▶ _PROBLEM REQUIREMENTS_
For the records below, the count of lines that hold "María" is required; give only that number.

[Collected data]

^^^^^^^^

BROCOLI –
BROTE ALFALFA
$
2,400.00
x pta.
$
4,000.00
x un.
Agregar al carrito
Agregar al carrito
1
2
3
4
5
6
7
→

^^^^^^^^

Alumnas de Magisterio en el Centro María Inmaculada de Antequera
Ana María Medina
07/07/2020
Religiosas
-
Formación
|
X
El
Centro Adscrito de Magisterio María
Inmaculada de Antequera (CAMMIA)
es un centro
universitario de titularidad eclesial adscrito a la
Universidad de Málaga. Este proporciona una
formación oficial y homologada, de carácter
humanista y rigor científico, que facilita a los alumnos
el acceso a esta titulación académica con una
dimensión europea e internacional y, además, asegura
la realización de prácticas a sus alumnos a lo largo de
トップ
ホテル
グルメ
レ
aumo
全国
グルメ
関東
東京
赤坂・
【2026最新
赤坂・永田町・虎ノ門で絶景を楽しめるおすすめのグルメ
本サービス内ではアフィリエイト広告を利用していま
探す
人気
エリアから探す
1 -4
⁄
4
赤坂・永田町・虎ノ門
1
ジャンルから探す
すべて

^^^^^^^^

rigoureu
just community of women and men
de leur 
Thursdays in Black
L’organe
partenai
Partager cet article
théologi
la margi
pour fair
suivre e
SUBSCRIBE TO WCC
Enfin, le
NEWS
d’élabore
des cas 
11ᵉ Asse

^^^^^^^^

▶ _TASK SOLUTION_
3